Next, Dr. Persky revealed the second phase of the case study: A fine needle aspiration (FNA) biopsy showed cellular pleomorphic adenoma, with possible low-grade mucoepidermoid carcinoma. What now?

Dr. Descher began: “I don’t know that every patient who has a mass removed needs the same treatment. I mean, do you trust the report if it comes from an outside pathologist? We have our own pathologist look at the results. We still have to consider that it may be malignant.” Dr. Persky’s response to this was, “It all depends on your experience. Do you believe imaging is necessary?” Dr. Donald agreed that pathology can be deceptive. “You’re often influenced by your last experience,” he mused. After a recent experience with questionable pathology, he said, “I’m more inclined to order CT scans now.”

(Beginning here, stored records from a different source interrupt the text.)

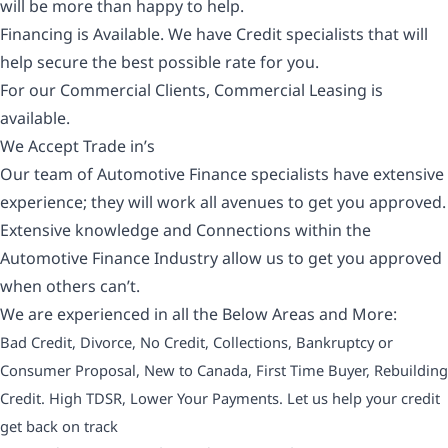
will be more than happy to help.
Financing is Available. We have Credit specialists that will
help secure the best possible rate for you.
For our Commercial Clients, Commercial Leasing is
available.
We Accept Trade in’s
Our team of Automotive Finance specialists have extensive
experience; they will work all avenues to get you approved.
Extensive knowledge and Connections within the
Automotive Finance Industry allow us to get you approved
when others can’t.
We are experienced in all the Below Areas and More:
Bad Credit, Divorce, No Credit, Collections, Bankruptcy or
Consumer Proposal, New to Canada, First Time Buyer, Rebuilding
Credit. High TDSR, Lower Your Payments. Let us help your credit
get back on track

Asked about concerns with FNA biopsies spreading disease, every member of the panel said they were not concerned.

Dr. Persky went on: The patient undergoes a CT scan, which shows the mass. It may be a benign tumor. The next issue in the standard of care: discussing the operation with the patient.

Standards for Discussion of Operation

The panel was asked how each would handle pre-operative topics including risks, complications, and sequella. Dr. Descher said, “I talk about what may be required, and the side effects of that. I quote national data on complications that occur. It’s critical to discuss handling the possibility of malignancy. As I was taught, everything you tell the patient before an operation is information; everything you tell them afterwards is an excuse.” He added, “I also tell them about my personal experience with similar cases, but I also warn them that that doesn’t mean they won’t have complications.”

Dr. Har-El said he covers sequella in detail in pre-operative discussions. “I tell them it’s not unusual to wake up with a numb ear lobe,” he said. “I cover side effects—and I do use the term ‘side effects’ rather than complications or sequella.”

Figure. Drs. Mark S. Persky, Paul Donald, Gady Har-El, Richard Smith, and Daniel Descher (left to right) discussed what constitutes a “standard of care” during a Triological Society panel discussion.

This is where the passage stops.